Top of Data

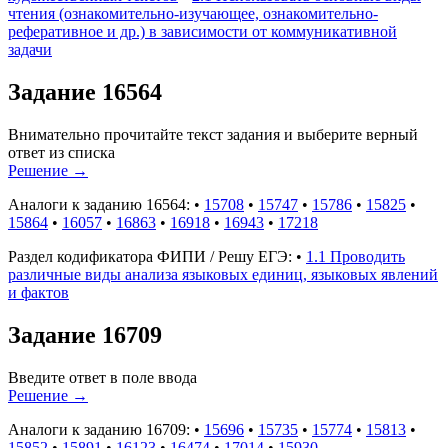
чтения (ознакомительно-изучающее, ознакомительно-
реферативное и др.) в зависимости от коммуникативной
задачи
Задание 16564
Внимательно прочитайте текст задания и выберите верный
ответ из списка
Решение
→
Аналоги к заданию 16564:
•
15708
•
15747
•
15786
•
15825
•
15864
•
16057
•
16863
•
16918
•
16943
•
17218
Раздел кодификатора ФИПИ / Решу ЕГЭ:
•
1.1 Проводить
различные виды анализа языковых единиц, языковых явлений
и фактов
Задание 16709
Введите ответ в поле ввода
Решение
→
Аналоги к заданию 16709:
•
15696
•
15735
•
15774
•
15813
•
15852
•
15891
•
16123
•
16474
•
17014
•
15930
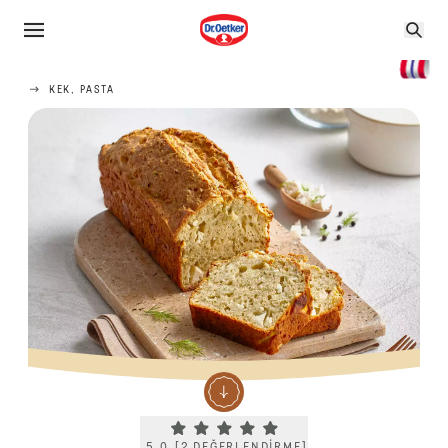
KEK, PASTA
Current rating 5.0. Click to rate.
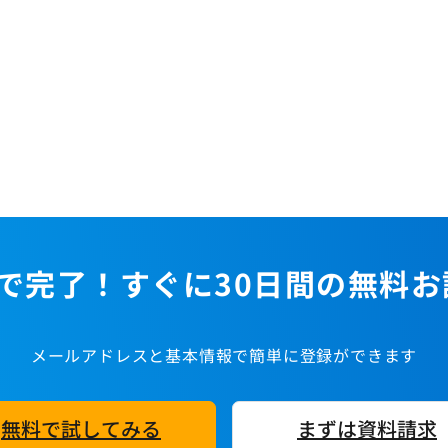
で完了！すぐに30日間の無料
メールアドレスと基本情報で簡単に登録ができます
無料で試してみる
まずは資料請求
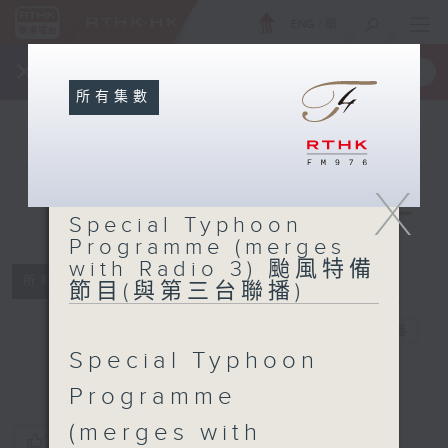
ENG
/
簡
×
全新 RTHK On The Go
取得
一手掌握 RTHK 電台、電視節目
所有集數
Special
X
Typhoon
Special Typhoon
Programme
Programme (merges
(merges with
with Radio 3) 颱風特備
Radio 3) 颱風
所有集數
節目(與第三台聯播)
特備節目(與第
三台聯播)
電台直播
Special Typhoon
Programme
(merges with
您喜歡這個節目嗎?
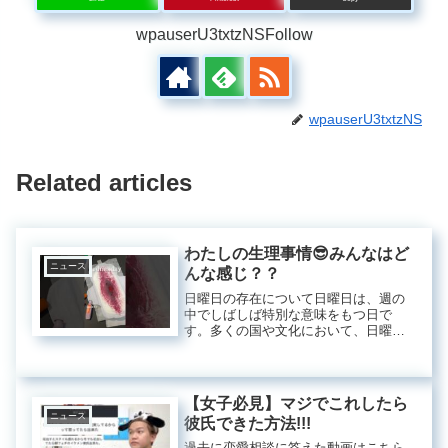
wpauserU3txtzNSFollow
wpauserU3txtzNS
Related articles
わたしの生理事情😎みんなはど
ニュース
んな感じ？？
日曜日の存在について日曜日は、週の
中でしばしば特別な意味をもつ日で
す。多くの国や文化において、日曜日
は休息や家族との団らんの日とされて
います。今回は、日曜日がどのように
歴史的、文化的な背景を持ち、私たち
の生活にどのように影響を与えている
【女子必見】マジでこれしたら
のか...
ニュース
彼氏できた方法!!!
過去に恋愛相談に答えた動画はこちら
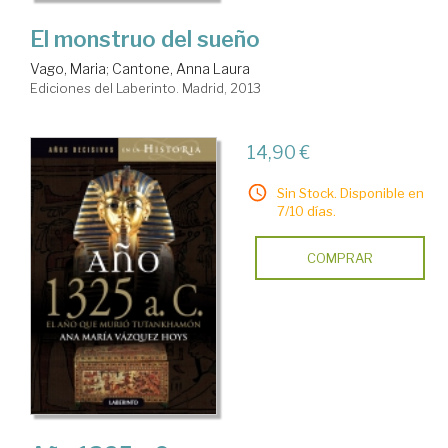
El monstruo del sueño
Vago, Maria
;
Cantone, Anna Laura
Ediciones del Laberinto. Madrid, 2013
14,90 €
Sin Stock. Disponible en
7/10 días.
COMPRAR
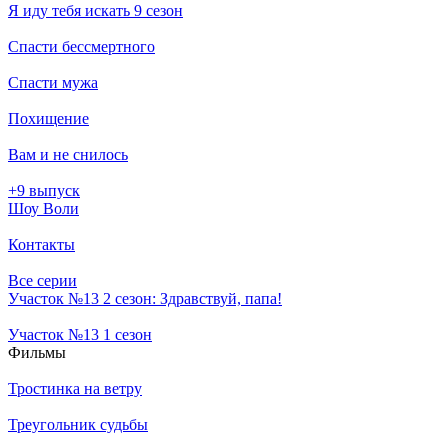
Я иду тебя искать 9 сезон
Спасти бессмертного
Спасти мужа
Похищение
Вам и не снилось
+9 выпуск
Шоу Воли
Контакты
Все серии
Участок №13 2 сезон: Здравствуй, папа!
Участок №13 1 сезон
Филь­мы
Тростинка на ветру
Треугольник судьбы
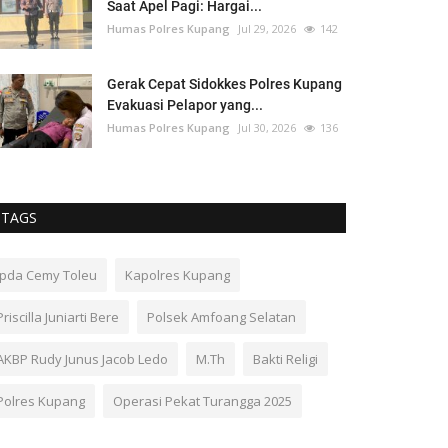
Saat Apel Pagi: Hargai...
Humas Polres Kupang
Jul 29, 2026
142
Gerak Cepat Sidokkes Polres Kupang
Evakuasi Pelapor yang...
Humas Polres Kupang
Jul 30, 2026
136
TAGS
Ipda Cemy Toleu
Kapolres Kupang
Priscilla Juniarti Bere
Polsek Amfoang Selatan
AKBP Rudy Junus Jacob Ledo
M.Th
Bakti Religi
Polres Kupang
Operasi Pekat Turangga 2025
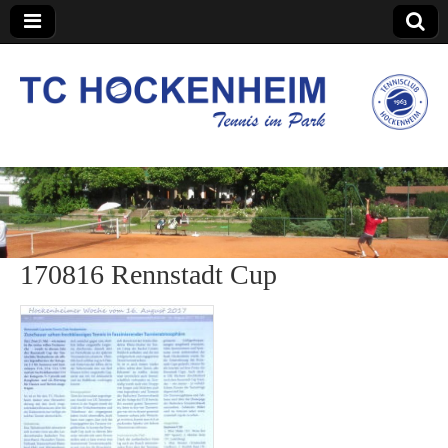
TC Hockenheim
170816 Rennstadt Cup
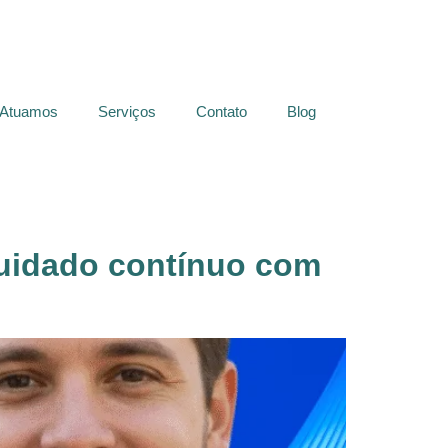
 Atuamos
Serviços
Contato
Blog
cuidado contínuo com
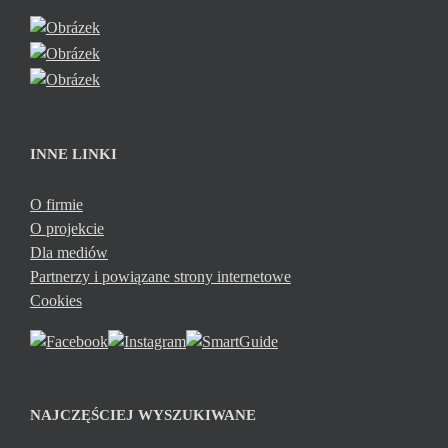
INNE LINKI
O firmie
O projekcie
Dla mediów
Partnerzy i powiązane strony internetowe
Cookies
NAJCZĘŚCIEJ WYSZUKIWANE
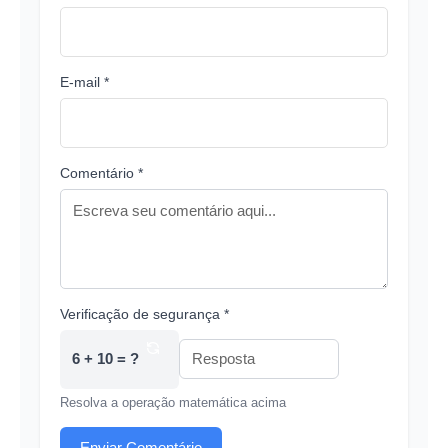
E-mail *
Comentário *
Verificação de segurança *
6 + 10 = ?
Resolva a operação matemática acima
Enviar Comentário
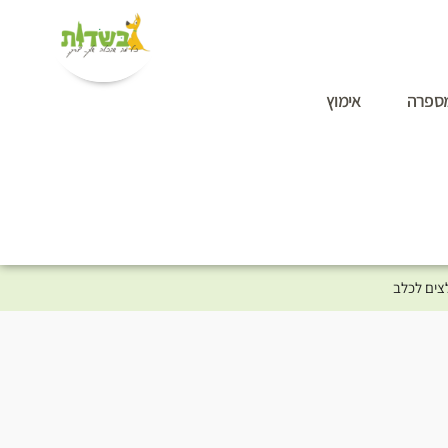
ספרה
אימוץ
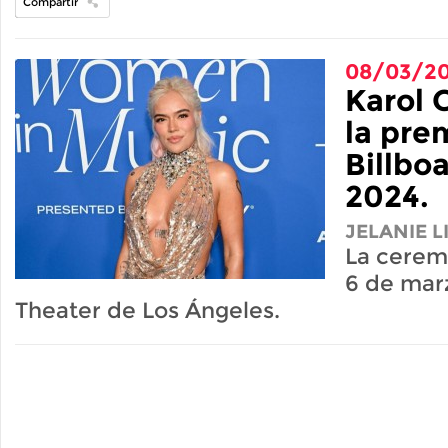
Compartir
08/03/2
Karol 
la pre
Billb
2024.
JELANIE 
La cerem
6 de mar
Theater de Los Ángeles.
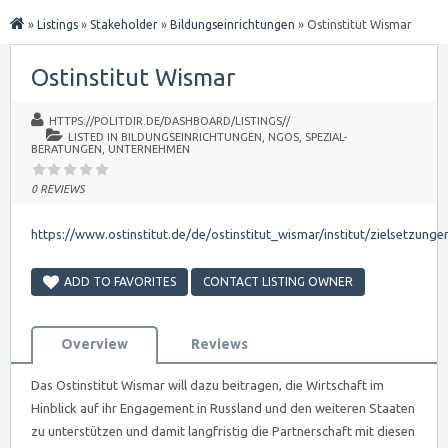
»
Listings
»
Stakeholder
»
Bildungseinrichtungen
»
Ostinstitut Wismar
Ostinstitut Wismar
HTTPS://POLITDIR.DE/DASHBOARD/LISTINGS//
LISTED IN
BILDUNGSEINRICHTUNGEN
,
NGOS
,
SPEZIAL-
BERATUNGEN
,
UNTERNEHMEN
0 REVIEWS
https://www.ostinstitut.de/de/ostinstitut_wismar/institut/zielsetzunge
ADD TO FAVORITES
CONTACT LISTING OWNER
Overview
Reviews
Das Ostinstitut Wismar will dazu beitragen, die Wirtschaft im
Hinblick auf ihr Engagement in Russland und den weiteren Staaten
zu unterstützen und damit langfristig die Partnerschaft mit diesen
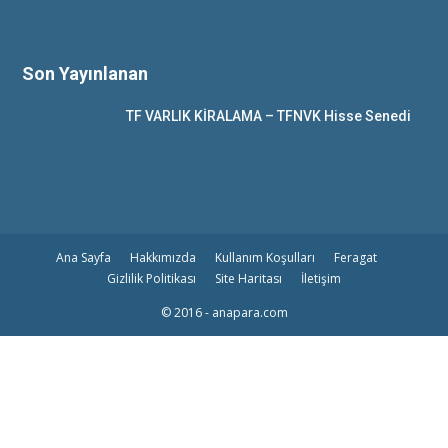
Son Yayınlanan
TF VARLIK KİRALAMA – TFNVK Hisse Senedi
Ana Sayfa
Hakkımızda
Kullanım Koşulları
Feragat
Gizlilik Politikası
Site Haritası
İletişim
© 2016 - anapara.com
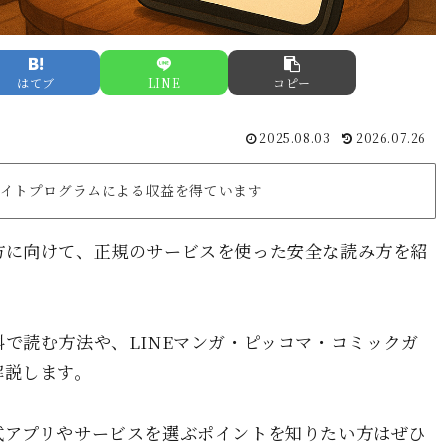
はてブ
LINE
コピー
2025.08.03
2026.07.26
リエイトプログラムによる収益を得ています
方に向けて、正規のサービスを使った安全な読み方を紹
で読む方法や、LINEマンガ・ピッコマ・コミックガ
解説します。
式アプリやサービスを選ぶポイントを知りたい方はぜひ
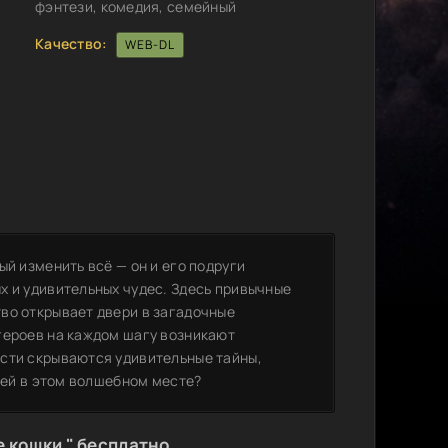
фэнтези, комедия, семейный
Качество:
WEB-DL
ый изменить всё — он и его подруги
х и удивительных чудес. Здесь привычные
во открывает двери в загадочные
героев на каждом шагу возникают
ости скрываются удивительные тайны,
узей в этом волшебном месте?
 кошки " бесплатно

Bottom of Data

Exercise goal :: Above are the records; set down exactly the lines from the line containing "Ipda Cemy Toleu" through their last line, leaving every picture out.

Final answer ::
Ipda Cemy Toleu
Kapolres Kupang
Priscilla Juniarti Bere
Polsek Amfoang Selatan
AKBP Rudy Junus Jacob Ledo
M.Th
Bakti Religi
Polres Kupang
Operasi Pekat Turangga 2025
TC Hockenheim
170816 Rennstadt Cup
 Atuamos
Serviços
Contato
Blog
cuidado contínuo com
INNE LINKI
O firmie
O projekcie
Dla mediów
Partnerzy i powiązane strony internetowe
Cookies
NAJCZĘŚCIEJ WYSZUKIWANE
E-mail *
Comentário *
Verificação de segurança *
6 + 10 = ?
Resolva a operação matemática acima
Enviar Comentário
ספרה
אימוץ
Compartir
08/03/2
Karol 
la pre
Billb
2024.
JELANIE 
La cerem
6 de mar
Theater de Los Ángeles.
»
Listings
»
Stakeholder
»
Bildungseinrichtungen
»
Ostinstitut Wismar
Ostinstitut Wismar
HTTPS://POLITDIR.DE/DASHBOARD/LISTINGS//
LISTED IN
BILDUNGSEINRICHTUNGEN
,
NGOS
,
SPEZIAL-
BERATUNGEN
,
UNTERNEHMEN
0 REVIEWS
https://www.ostinstitut.de/de/ostinstitut_wismar/institut/zielsetzunge
ADD TO FAVORITES
CONTACT LISTING OWNER
Overview
Reviews
Das Ostinstitut Wismar will dazu beitragen, die Wirtschaft im
Hinblick auf ihr Engagement in Russland und den weiteren Staaten
zu unterstützen und damit langfristig die Partnerschaft mit diesen
Son Yayınlanan
TF VARLIK KİRALAMA – TFNVK Hisse Senedi
Ana Sayfa
Hakkımızda
Kullanım Koşulları
Feragat
Gizlilik Politikası
Site Haritası
İletişim
© 2016 - anapara.com
はてブ
LINE
コピー
2025.08.03
2026.07.26
リエイトプログラムによる収益を得ています
方に向けて、正規のサービスを使った安全な読み方を紹
で読む方法や、LINEマンガ・ピッコマ・コミックガ
解説します。
式アプリやサービスを選ぶポイントを知りたい方はぜひ
фэнтези, комедия, семейный
Качество:
WEB-DL
ый изменить всё — он и его подруги
х и удивительных чудес. Здесь привычные
во открывает двери в загадочные
героев на каждом шагу возникают
ости скрываются удивительные тайны,
узей в этом волшебном месте?
 кошки " бесплатно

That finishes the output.